Did you see this editorial about your CT tax $$$ ?

May 26, 2016

Please share the attached Waterbury Republican-American editorial about how your CT tax dollars are being spent:

(May 26 Editorial, Waterbury Republican-American)

Gift to hedge fund

‘Santa’ Malloy on wrong path

Connecticut government is on the verge of playing Santa Claus to Westport-based Bridgewater Associates, the largest hedge fund in the world.

Bridgewater is expected to receive $52 million in economic benefits.

This development comes on the heels of an aborted $115 million deal under which Bridgewater would have moved its headquarters to Stamford. Gov. Dannel P. Malloy and Catherine Smith, commissioner of the Department of Economic and Community Development, have touted the new package, claiming it is vital to Connecticut’s economic future.

Unfortunately, the Bridgewater affair highlights the cluelessness of Gov. Malloy and Commissioner Smith.

Connecticut’s long-troubled economy is unlikely to improve as long as their thinking carries the day at the Capitol.

To ensure Connecticut’s economic success, policymakers would generate the best results by establishing an environment in which all businesses can thrive. The Bridgewater package won’t do that.

To the contrary, it simply will paper over the economic problems caused by decades of business-unfriendly state policies.

Friday, the State Bond Commission — of which Gov. Malloy is ex officio chairman — is set to approve a $17 million, 10-year loan to Bridgewater for infrastructure improvements. If Bridgewater retains its 1,402 positions in Connecticut and creates 750 new jobs by 2021, the state will forgive the 1 percent interest loan. (Other aspects of the package include $5 million in grants for job training and the installation of alternative energy systems; and $30 million in tax credits, according to news reports.) As we put it in a similarly themed editorial published last Aug. 26, “If buying jobs is the basis for a state’s economic strategy, the state is fundamentally uncompetitive.” The Bridgewater package won’t fundamentally change Connecticut’s economic equation, Gov. Malloy’s and Ms. Smith’s spin notwithstanding.

Connecticut needs a full-scale course correction.

Policymakers must drop their knee-jerk tendency to tax, spend, mandate, coddle public-employee unions and craft cobbled-together budgets.

That is unlikely to happen soon.

Gov.
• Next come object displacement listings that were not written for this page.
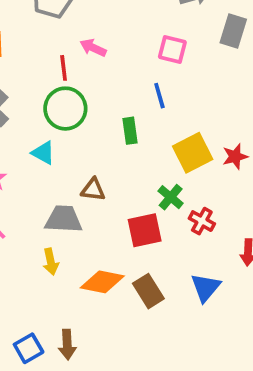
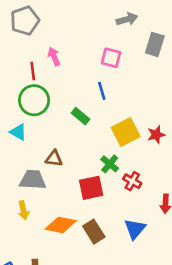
pink arrow: (93, 48) -> (54, 56), turned 42
green rectangle: (130, 131) -> (80, 116), turned -42

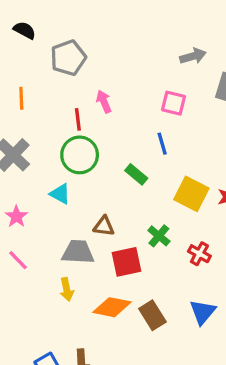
yellow square: (126, 132) -> (191, 194), turned -36
green cross: (110, 164) -> (159, 236), moved
red square: (91, 188) -> (127, 262), moved

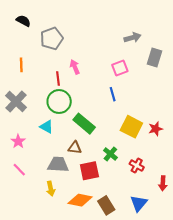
pink square: (174, 103) -> (120, 68), turned -35
green rectangle: (136, 174) -> (84, 124), moved, size x1.5

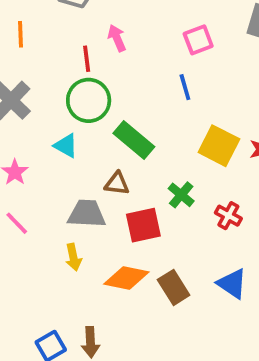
blue triangle: (139, 203) -> (232, 284), turned -36

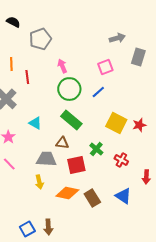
red line: (87, 59) -> (27, 77), moved
blue line: (185, 87) -> (98, 92), turned 64
green circle: (89, 100) -> (69, 89), moved

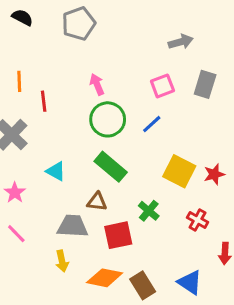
gray pentagon: (40, 39) -> (79, 24), moved
gray rectangle: (138, 57) -> (205, 84), moved
red cross: (121, 160) -> (197, 220), moved

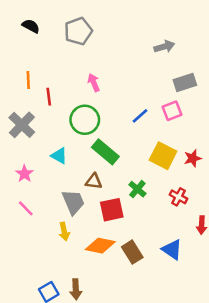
gray rectangle: (205, 84) -> (185, 83), turned 55
pink square: (162, 86) -> (172, 111), moved
green circle: (108, 119) -> (85, 120), moved
gray trapezoid: (73, 226) -> (73, 202), turned 64

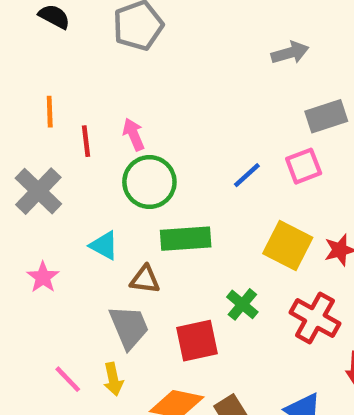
pink arrow: (94, 83) -> (134, 134), moved
green rectangle: (105, 152) -> (186, 239), turned -44
brown triangle: (94, 181) -> (145, 279), moved
red cross: (178, 197) -> (315, 318), size x1.5
pink line: (26, 208) -> (68, 379), moved

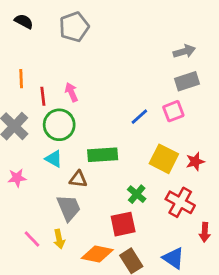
gray arrow: (290, 53) -> (184, 51), moved
green circle: (149, 182) -> (59, 125), moved
pink star: (43, 277) -> (17, 178), turned 30
red square: (197, 341) -> (123, 224), moved

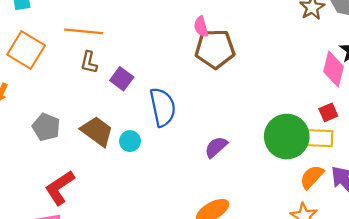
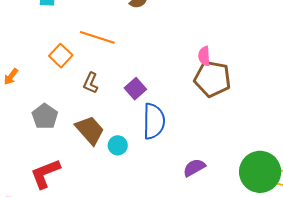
orange square: (26, 50) -> (61, 56), moved, size x0.7
brown L-shape: (89, 62) -> (91, 83), moved
purple square: (122, 79) -> (135, 89), moved

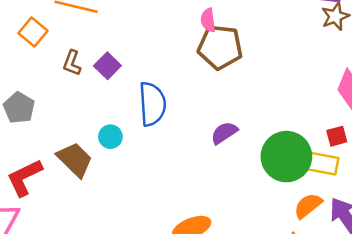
purple square: (135, 89) -> (107, 66), moved
brown trapezoid: (90, 130) -> (75, 160), moved
purple semicircle: (194, 168) -> (224, 133), moved

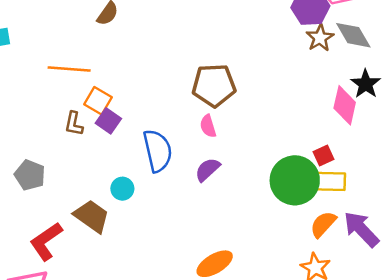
pink semicircle: (208, 20) -> (208, 126), moved
orange square: (33, 32) -> (98, 101), moved
purple semicircle: (224, 133) -> (207, 170), moved
red square: (337, 136) -> (323, 155), moved

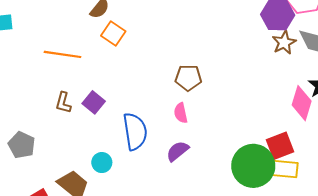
brown pentagon: (214, 85) -> (188, 78), size x0.7
orange square: (98, 101) -> (113, 34), moved
red square: (323, 155) -> (280, 146), size x1.5

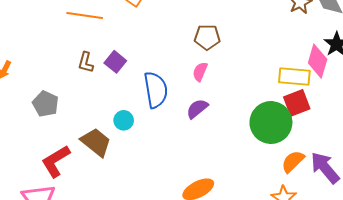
pink semicircle: (181, 113) -> (200, 72), turned 36
yellow rectangle: (282, 169) -> (294, 76), moved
Malloy and the Democrats who control the legislature built a 2016-17 budget that is fundamentally flawed and earned the state two credit-rating downgrades last week.

This year, legislators considered proposals to increase the minimum wage and mandate paid family leave.

These proposals weren’t adopted, but as we have noted, simple consideration of them signaled tone deafness on the part of lawmakers.

Only when the Capitol changes hands will Connecticut have the business-friendly atmosphere that is conducive to gaining good-paying jobs.

That will allow the state to, finally, mount a full recovery from the 2008-10 Great Recession. The Sunday Republican reported on Connecticut’s lackluster recovery May 22.